Je pense donc que c’est bien. Je veux dire que nous aurions aimé que ce soit plus explicite et de nombreux Etats étaient inquiets par l’insertion d’une telle clause car ils ne savaient pas jusqu’où cela serait interprété. Pourraient-ils encore acheter des avions chez Boeing ? Ce n’est évidemment pas la définition du financement, il s’agirait d’armes nucléaires et de leurs éléments, pas d’équipements divers produits par la même société. Donc, j’aurais aimé qu’ils soient un peu plus forts, ça aurait été bien aussi, mais nous voyons comment ces lois deviennent de plus en plus progressives avec les années. La convention contre les armes à sous-munitions était la première à prévoir une assistance aux victimes et nous avons maintenant une telle clause dans ce traité aussi, ce qui était vraiment bien, nous avons aussi la remédiation environnementale même si les militants environnementalistes n’en étaient pas tout à fait satisfaits (ils pensaient que ça aurait pu être plus fort), mais c’est tout de même la première fois que nous avons un traité, ce qui signifie que la prochaine fois que c’est intégré dans un traité, la clause sera meilleure, et que la prochaine fois nous pourrions avoir une interdiction explicite du financement. Je pense donc que ça évolue en droit international.
PZ: L’autre clause controversée est la clause de retrait. Comment s’est-elle retrouvée là ?
BF: C’était un moment terrible lors de la dernière session quand le traité a été entièrement relu, et ça faillit être entièrement retiré. Comme c’était dramatique !

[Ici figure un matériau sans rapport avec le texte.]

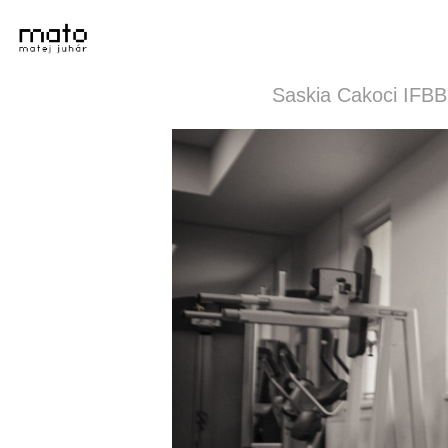
Saskia Cakoci IFBB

Je pense que ce traité vient d’un point de vue humanitaire, mais il s’agit toujours d’armes nucléaires et il existe toujours un état d’esprit traditionnel TNP et armes de destruction massive. Je pense donc que la clause de retrait vient en réalité du choc de deux perspectives : sécuritaire et humanitaire. Nous aurions évidemment préféré qu’il n’y ait pas de clause de retrait et laisser les gouvernements défendre leur besoin de se retirer s’ils devaient vraiment le faire et aller devant une Cour pour le démontrer. Mais dans le cas contraire, nous voulions que la période de retrait soit longue, ce que nous avons obtenu – 12 mois – ce qui est bien, ainsi que l’impossibilité de se retirer lorsque l’on est impliqué dans un conflit armé, parce qu’il s’agit de l’un des traités humanitaires. Les traités sur les mines et les sous-munitions l’ont, mais ils ont cette clause venue des traités sur les armes biologiques et chimiques, il existe un intérêt supérieur qui mine vraiment tout le côté humanitaire. Donc en gros, ils ont réuni les deux.

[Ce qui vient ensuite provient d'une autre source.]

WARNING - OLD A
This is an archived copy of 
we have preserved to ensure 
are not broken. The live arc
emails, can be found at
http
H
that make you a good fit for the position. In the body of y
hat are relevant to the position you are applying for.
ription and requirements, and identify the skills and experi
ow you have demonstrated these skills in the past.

Le fait est que nous ne devons pas exagérer l’importance de ce traité. Si un Etat veut se retirer, il le fera d’une manière ou d’une autre. S’ils veulent développer des armes nucléaires, ils le feront. Il est juste ennuyeux qu’une clause « d’intérêt supérieur » s’y trouve parce que d’une certaine manière, cela alimente la fiction qu’il existerait certaines raisons permettant de posséder l’arme nucléaire, ce qui est juste à l’opposé du début du traité, qui interdit ces armes en toutes circonstances.
C’est donc gênant mais en pratique je ne pense pas que ce soit important.
PZ: Nous avons donc un traité qui sera ouvert aux signatures le vingt septembre. Avez-vous un sentiment sur le nombre de pays prêts à le signer. J’ai vu un tweet de l’Australie disant qu’ils vont le signer.
BF: Ils sont les seuls à l’avoir déclaré publiquement. Nous en avons un ! Non, je pense que nous pouvons dire avec une certaine confiance que nous pourrions avoir une centaine de signataires assez rapidement. Mais comme j’aime avoir raison, je ne vais pas définir ce que signifie exactement « assez rapidement ». C’est un peu difficile parce que c’est la semaine chargée de l’assemblée générale de l’ONU. C’est donc quand les chefs d’Etat sont en ville et l’agenda des réunions est démentiel. Chaque chef d’Etat arrive à une heure différente. Il se peut donc que certains pays ne soient pas là durant la cérémonie de signature de deux heures, mais veuille signer quand même et se présente pour signer deux ou trois jours plus tard. Mais d’un autre côté, nous n’entendons personne déclarer qu’il ne veut pas signer ce traité.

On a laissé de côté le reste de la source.